Task to carry out: Report back every line in the data that includes the string "Arden".

[Study material — start]

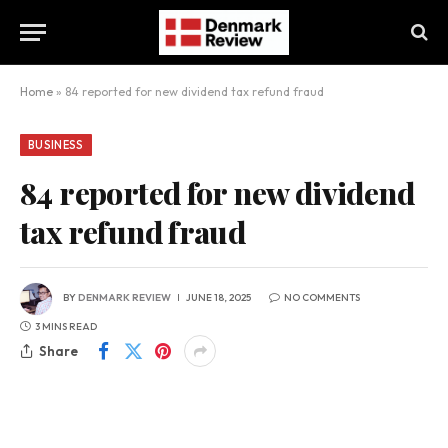
Home
»
84 reported for new dividend tax refund fraud
BUSINESS
84 reported for new dividend
tax refund fraud
BY
DENMARK REVIEW
JUNE 18, 2025
NO COMMENTS
3 MINS READ
Share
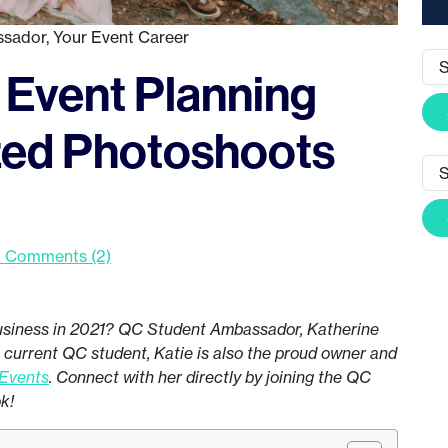
ssador
,
Your Event Career
 Event Planning
ized Photoshoots
 Comments (2)
business in 2021? QC Student Ambassador, Katherine
 a current QC student, Katie is also the proud owner and
 Events
. Connect with her directly by joining the QC
ok!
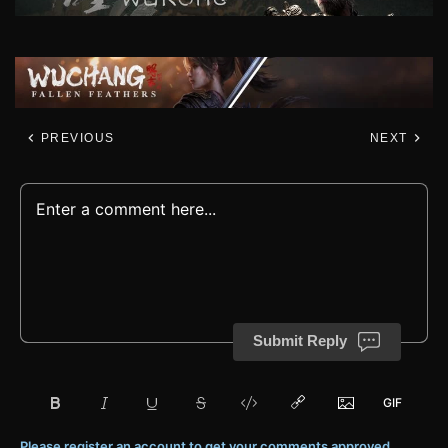
PREVIOUS
NEXT
Submit Reply
Please register an account to get your comments approved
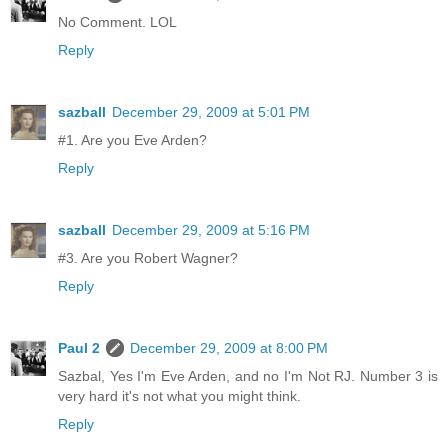
No Comment. LOL
Reply
sazball
December 29, 2009 at 5:01 PM
#1. Are you Eve Arden?
Reply
sazball
December 29, 2009 at 5:16 PM
#3. Are you Robert Wagner?
Reply
Paul 2
December 29, 2009 at 8:00 PM
Sazbal, Yes I'm Eve Arden, and no I'm Not RJ. Number 3 is
very hard it's not what you might think.
Reply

[Study material — finish]

Response:
#1. Are you Eve Arden?
Sazbal, Yes I'm Eve Arden, and no I'm Not RJ. Number 3 is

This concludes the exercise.